Filosofia in carcere

 

Quando la filosofia entra in carcere

di Luigi Iandoli, Docente di Filosofia e Storia

 

Il giorno 18 novembre u.s., presso la Casa circondariale di Bellizzi Irpino, si è svolta la Giornata mondiale per la filosofia promossa dall’Unesco - organizzata dalla sezione di Avellino della Società Filosofica Italiana e dal Coordinamento Enti ed Associazioni di volontariato penitenziario Seac Campania - con la fattiva collaborazione della direttrice dott.ssa Cristina Mallardo e di quanti operano nella struttura carceraria.

L’istituzione circondariale di Avellino non è nuova a simili iniziative. Già in passato, infatti, alcuni docenti delle Università napoletane si sono incontrati con i detenuti per riflettere e dialogare su temi di vita quotidiana di rilevanza filosofica. Tali incontri sono stati inseriti nell’ambito del laboratorio Filosofia e quotidianità, che da alcuni anni si svolge in carcere con l’obiettivo di coniugare la quotidianità frustrante, ossessiva, disumanizzante - che caratterizza la vita dei detenuti - con la filosofia, che consente di "sospendere", almeno momentaneamente, quel frenetico, ripetitivo e insopportabile affaccendarsi quotidiano, per chiedersi il senso delle cose, per cercare risposte a domande inquietanti ritenute fino a quel momento irrilevanti o improponibili.

Infatti, nel momento in cui la filosofia viene riportata all’ordinarietà del quotidiano, non solo essa ritorna alle sue origini più autentiche, ma soprattutto rivela tutta la sua valenza pedagogica e formativa, manifestando il vero significato dell’assunto di prenderla con filosofia, proposto provocatoriamente ai detenuti all’inizio del laboratorio.
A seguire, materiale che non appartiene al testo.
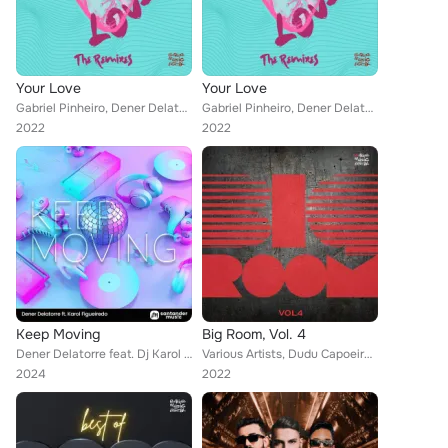
Your Love
Your Love
Gabriel Pinheiro, Dener Delatorre
Gabriel Pinheiro, Dener Delatorre
2022
2022
Keep Moving
Big Room, Vol. 4
Dener Delatorre feat. Dj Karol Figueiredo
Various Artists, Dudu Capoeira, Junior Senna, Javier Contreras, Weytton Silva, Robson Vaz, Daniel Cordova, Dener Delatorre, TFD,...
2024
2022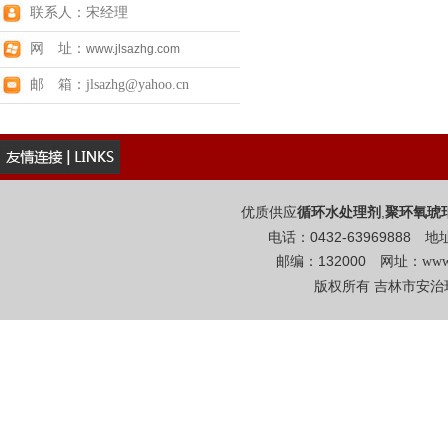
联系人：宋经理
网 址：
www.jlsazhg.com
邮 箱：jlsazhg@yahoo.cn
优质供应
,
循环水处理剂
聚环氧琥
电话：0432-6396988
邮编：132000 网址：
www
版权所有 吉林市安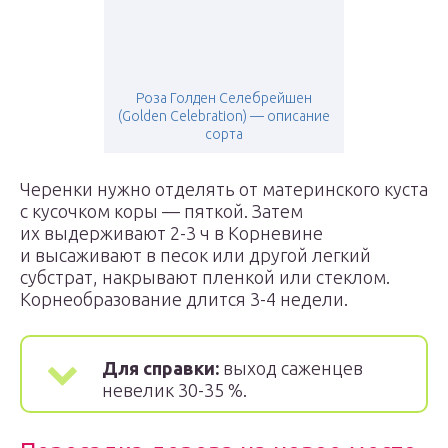
Роза Голден Селебрейшен
(Golden Celebration) — описание
сорта
Черенки нужно отделять от материнского куста
с кусочком коры — пяткой. Затем
их выдерживают 2-3 ч в Корневине
и высаживают в песок или другой легкий
субстрат, накрывают пленкой или стеклом.
Корнеобразование длится 3-4 недели.
Для справки:
выход саженцев
невелик 30-35 %.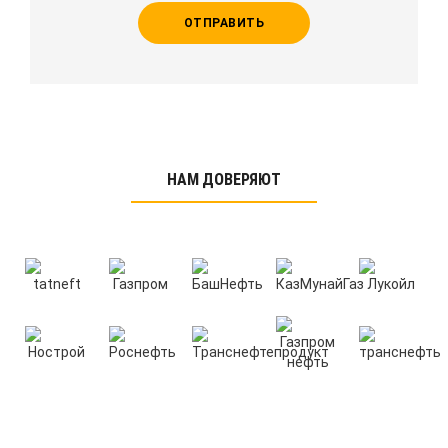
ОТПРАВИТЬ
НАМ ДОВЕРЯЮТ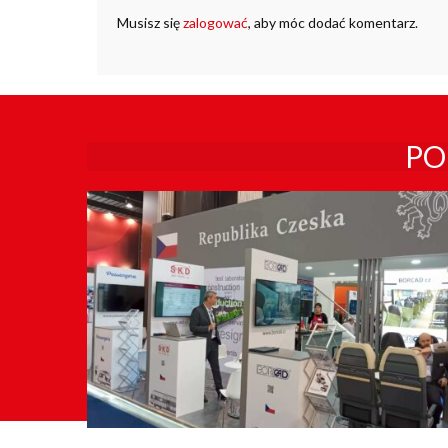
Musisz się
zalogować
, aby móc dodać komentarz.
PO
Il prof. Giuseppe Ferraro, docente di Filosofia morale presso l’Università degli Studi Federico II di Napoli, da tempo sostenitore di una filosofia fuori le mura, incontrandosi per l’occasione con i detenuti ha sottolineato l’opportunità di portare la filosofia nei luoghi estremi per sentire cosa ha da dire sulle domande radicali dell’esistenza. Tutte cose di cui si può sapere solo nei luoghi dove la libertà manca o la vita è offesa. Solo in tal modo è dato capire come si possa restituire all’altro ciò che si è preso ed appreso, passando dall’alterità all’altruità: passaggio questo che costituisce precisamente l’obiettivo fondamentale dell’attività laboratoriale svolta da alcuni anni nella casa circondariale di Avellino. Nel corso dell’incontro, significativi contributi al dibattito sono pervenuti dagli interventi di alcuni ristretti che, sollecitati dalla discussione relativa al tempo, ai sentimenti, alla dimensione puramente temporale dell’uomo, hanno saputo individuare i termini dell’annosa e dibattuta questione, avvalendosi del loro vissuto esperienziale e delle loro fini capacità di analisi e di giudizio. Nel carcere - essi sostenevano - proprio la sospensione del tempo, non più vissuto come distensio animi (una distensione dell’animo che lega e cuce continuamente passato, presente e futuro) priva l’individuo di ogni fondamento, di ogni slancio e di ogni ragion d’essere. Il tempo, invece, deve continuare, per costituire la trama su cui ciascuno deve poter tessere la propria identità, riconoscere il proprio sé per trovare la giusta collocazione nel tessuto sociale. E cosa dire, inoltre, del "silenzio assordante" a cui ha fatto cenno un altro detenuto, denunciando la particolarità della condizione di detenzione che mina in profondità l’integrità psico-fisica di ciascuno? Riflessioni certamente inquietanti, che dovrebbero indurci a ripensare e rifondare tutta la ratio della politica carceraria, al fine di rivelare la retorica di cui sono intrise espressioni quali rieducazione, socializzazione, integrazione.

In attesa di una ridefinizione del pianeta carcere, di cui "conosciamo tutti gli inconvenienti e come sia pericoloso, quando non è inutile", come efficacemente scriveva M. Foucault in Sorvegliare e punire, è opportuno intensificare gli sforzi perché ai ristretti vengano offerti spazi ed occasioni di pensiero libero, dialogo ed ascolto per non renderli cinici ed insensibili. Considerazioni queste che dovrebbero convincerci che la reclusione costituisce l’ostacolo principale ad ogni forma di reinserimento sociale e di rieducazione, dal momento che la cultura della prigione riproduce soltanto se stessa, rendendo alla fine i detenuti incapaci di rapportarsi al mondo esterno e di condividerne le regole e i ritmi.